Bankman-Fried was taken into custody by police in the Bahamas, where FTX is based, on Monday night, marking a remarkable fall from grace for the 30-year-old former billionaire. After customers rushed to withdraw deposits and investors ignored his demands for additional funding, his company failed in November. On November 11, FTX filed for bankruptcy, and Bankman-Fried left his position as CEO.
Although Bankman-Fried expressed regret to his clients, he insisted that he did not personally consider himself to be criminally responsible.
According to the SEC complaint, Alameda was able to keep raising the credit limit thanks to the auto-liquidation exception that was incorporated into the FTX code until it “grew to tens of billions of dollars and was effectively infinite.” It was one of two methods by which Bankman-Fried sent client money to Alameda.
The second method involves FTX customers depositing more than $8 billion in conventional currency into accounts that are surreptitiously under Alameda’s control. According to the complaint, those deposits were represented in an internal FTX account that was unrelated to Alameda, hiding its obligation.
It is “Safe, Tested, and preserved.”
Consumer protection has been a key tenet of Bankman- Fried’s push for bitcoin regulation in the United States as it has grown FTX into one of the biggest cryptocurrency exchanges in the world. In several statements to clients, investors, regulators, and lawmakers, Bankman-Fried has made this point. He clarified that everyone will be protected by FTX’s auto-liquidation policy.

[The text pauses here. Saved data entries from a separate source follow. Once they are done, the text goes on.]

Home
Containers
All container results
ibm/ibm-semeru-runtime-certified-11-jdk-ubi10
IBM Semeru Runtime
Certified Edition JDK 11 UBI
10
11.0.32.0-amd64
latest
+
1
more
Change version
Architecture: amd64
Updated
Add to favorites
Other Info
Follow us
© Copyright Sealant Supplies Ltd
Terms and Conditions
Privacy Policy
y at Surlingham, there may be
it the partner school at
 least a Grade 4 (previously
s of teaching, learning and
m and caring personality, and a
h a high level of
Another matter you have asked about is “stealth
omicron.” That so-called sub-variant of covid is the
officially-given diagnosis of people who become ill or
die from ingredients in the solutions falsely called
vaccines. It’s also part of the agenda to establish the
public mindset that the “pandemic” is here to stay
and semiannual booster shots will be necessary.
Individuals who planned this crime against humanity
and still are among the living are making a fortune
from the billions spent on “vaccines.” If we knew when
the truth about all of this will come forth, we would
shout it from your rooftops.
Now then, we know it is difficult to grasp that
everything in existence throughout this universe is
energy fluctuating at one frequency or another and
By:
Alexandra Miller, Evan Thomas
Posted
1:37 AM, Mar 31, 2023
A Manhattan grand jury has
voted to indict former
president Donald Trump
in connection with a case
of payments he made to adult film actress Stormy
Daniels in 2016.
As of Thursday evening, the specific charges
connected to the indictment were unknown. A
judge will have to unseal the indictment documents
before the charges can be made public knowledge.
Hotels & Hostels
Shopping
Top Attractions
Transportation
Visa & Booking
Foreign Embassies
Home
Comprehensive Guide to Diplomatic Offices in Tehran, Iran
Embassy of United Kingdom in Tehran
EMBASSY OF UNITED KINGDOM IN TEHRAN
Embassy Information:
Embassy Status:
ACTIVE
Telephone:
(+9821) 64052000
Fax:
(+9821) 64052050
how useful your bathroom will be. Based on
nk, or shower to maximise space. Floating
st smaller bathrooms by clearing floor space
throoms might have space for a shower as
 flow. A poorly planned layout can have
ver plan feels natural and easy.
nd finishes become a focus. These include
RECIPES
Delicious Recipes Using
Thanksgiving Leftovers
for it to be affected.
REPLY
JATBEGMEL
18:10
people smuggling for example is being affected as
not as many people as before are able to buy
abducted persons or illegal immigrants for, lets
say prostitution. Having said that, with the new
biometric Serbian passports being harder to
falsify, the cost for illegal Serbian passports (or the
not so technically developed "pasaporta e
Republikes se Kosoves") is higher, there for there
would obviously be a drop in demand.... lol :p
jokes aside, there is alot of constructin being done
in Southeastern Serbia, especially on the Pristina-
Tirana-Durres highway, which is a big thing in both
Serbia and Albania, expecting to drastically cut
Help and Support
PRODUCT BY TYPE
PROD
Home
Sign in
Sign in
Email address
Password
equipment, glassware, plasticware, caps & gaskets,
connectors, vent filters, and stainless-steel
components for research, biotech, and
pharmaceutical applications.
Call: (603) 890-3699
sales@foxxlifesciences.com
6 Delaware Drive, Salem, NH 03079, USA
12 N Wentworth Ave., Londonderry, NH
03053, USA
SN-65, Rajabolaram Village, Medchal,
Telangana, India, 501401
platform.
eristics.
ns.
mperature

He characterized the FTX software as “safe, tested, and conservative” in testimony to Congress on May 12.
According to Bankman Fried’s testimony, “the risk driver prevents a build-up of credit risk that could cascade out of the platform, resulting to contagion, by quickly liquidating the riskiest and most unsecured positions.”
He kept lawmakers in the dark about the program change that exempted Alameda. According to the SEC lawsuit, he already informed investors that Alameda did not receive any special treatment from FTX.
According to the SEC lawsuit, Bankman-Fried instructed its employees to alter the software in the middle of 2020 so Alameda could continue to have a negative amount on her account. No other Alameda customer account had permission to do this, the complaint added. As a result, Alameda will be able to continue borrowing money from FTX without having to put up further collateral.
According to an investigation of its codebase, Alameda was identified as a “principal market maker” or “PMM” in August 2020 software updates. Dealers that act as market makers by offering to purchase and sell an asset facilitate trading in that asset.
Singh, the chief engineer, added a remark to the code that read, “Alameda will be liquidated, and prevented,” to explain the modification. A caution not to “liquidate the prime minister” was included.
According to three former executives who were briefed on the situation, only Singh, Bankman Fried, and a small number of top executives at FTX and Alameda were aware of the exemption in the code. According to two persons and a screenshot of the portal previously revealed, a digital dashboard used by employees to track the assets and liabilities of FTX clients was configured not to take into account that Alameda had withdrawn client monies.
According to the SEC lawsuit, Bankman- Fried’s house of cards “began to collapse” in May 2022.
Several Alameda lenders demanded repayment as the tokens’ value fell during that month. According to the complaint, Bankman Fried instructed Alameda to use its “line of credit” with FTX in order to get billions of dollars in financing because Alameda lacked the resources to meet these demands.
In the end, many FTX clients learned that their cash was gone when they hurried to withdraw it in November due to media concerns regarding the company’s financial situation.